Senti um suave beijo em minha testa, ouvi um remexer na sala e tudo se aquietou.

Quando acordei, estava escuro e a caneta tinteiro marcava um risco borrado no papel. A janela aberta da cozinha só revelava que a rua principal estava sem iluminação, já que as chuvas atrapalharam a manutenção das lamparinas. Era difícil acender o óleo com tochas naquele tempo, mas nada impedia de os moradores carregarem os próprios lampiões.

Saí pelo chão de paralelepípedos enlameados no meu pequeno círculo de iluminação, seguindo oposto ao riacho bem diante das minhas lentes. As águas estreitas e ruidosas me fizeram pensar na tal lenda.

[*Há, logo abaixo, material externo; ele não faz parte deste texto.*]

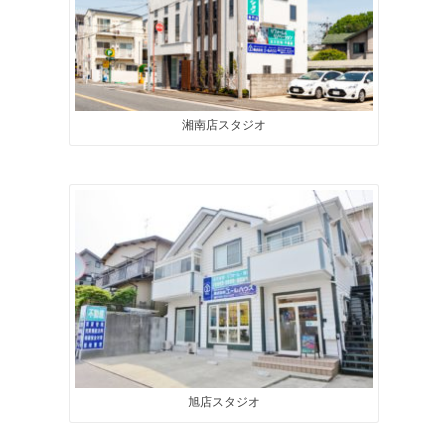
湘南店スタジオ
旭店スタジオ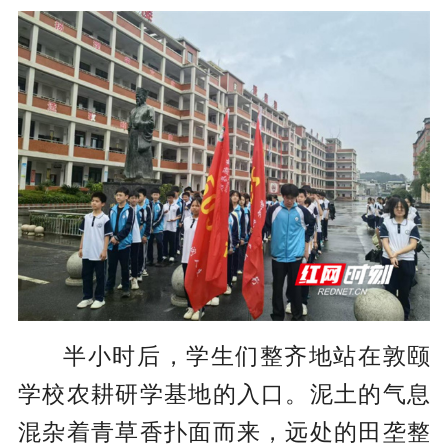
半小时后，学生们整齐地站在敦颐
学校农耕研学基地的入口。泥土的气息
混杂着青草香扑面而来，远处的田垄整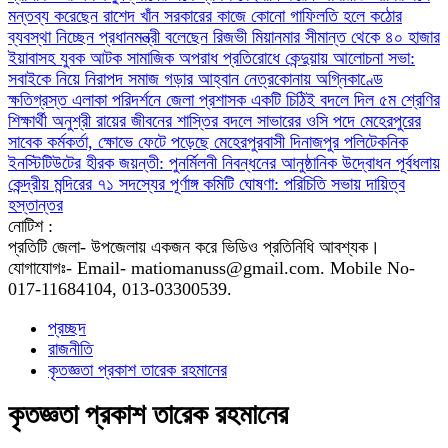
মন্তব্য করেছেন রাশেদ খাঁন
সরকারের কাজে কোনো গাফিলতি হলে কঠোর
ব্যবস্থা নিচ্ছেন প্রধানমন্ত্রী বলেছেন রিজভী
মিয়ানমার সীমান্ত থেকে ৪০ হাজার
ইয়াবাসহ যুবক আটক
সামাজিক অপরাধ প্রতিরোধে কেন্দুয়ায় আলোচনা সভা:
সবাইকে নিয়ে নিরাপদ সমাজ গড়ার আহ্বান
নেত্রকোনায় অগ্নিকাণ্ডে
ক্ষতিগ্রস্ত এলাকা পরিদর্শনে জেলা প্রশাসক
একটি চিঠিই বদলে দিল ৫ম শ্রেণির
শিক্ষার্থী অনুশ্রী রায়ের জীবনের
শাস্তির বদলে সাভারের ওসি পদে মেহেরপুরের
সাবেক কর্মকর্তা, ক্ষোভে ফেটে পড়েছে মেহেরপুরবাসী
দিনাজপুর পলিটেকনিক
ইনস্টিটিউটের হীরক জয়ন্তী: পুনর্মিলনী নিবন্ধনের আনুষ্ঠানিক উদ্বোধন
পূর্বধলায়
কেন্দ্রীয় মন্দিরের ৭১ সদস্যের পূর্ণাঙ্গ কমিটি ঘোষণা: পরিচিতি সভায় দায়িত্ব
হস্তান্তর
নোটিশ :
প্রতিটি জেলা- উপজেলায় একজন করে ভিডিও প্রতিনিধি আবশ্যক।
যোগাযোগঃ- Email- matiomanuss@gmail.com. Mobile No-
017-11684104, 013-03300539.
প্রচ্ছদ
রাজনীতি
কৃতজ্ঞতা প্রকাশ তারেক রহমানের
কৃতজ্ঞতা প্রকাশ তারেক রহমানের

Quem bebe das águas do riacho deixa a alma aberta ao diabo. Pensei por um momento em voltar e beber goles grandes, como se saciasse uma sede tamanha. Ignorei. Segui para o teatro sem nome da cidade.

Um outro foco laranja revelou uma jovem negra de fartos cabelos crespos, ensaiando um trecho de Le nozze di fígaro como um aquecimento vocal. Estreitei os olhos, mesmo de óculos, para identificar se era Helena ou Madalena, a gêmea dela. Ambas estavam no ato principal de um musical que produzia.

— O nórdico já passou a parte do balé — contou ela, referindo-se à Frederico. Reconheci Helena, já que usava um cordão de quartzo transparente. A irmã carregava uma pedra rosa. — Quatro turistas chegaram não muito tempo e mandei-os para os assentos centrais. Disseram que você os convidou. É verdade?

Ri em nervosismo e troquei o lampião de mão para ajeitar os óculos sem muita necessidade. Eles chegaram antes.

— Não necessariamente, mas pode-se dizer que tenho algo para eles — confirmei. — Quando entrar para arrumar as suas coisas, diga que liberei todos mais cedo. Será uma sessão privada.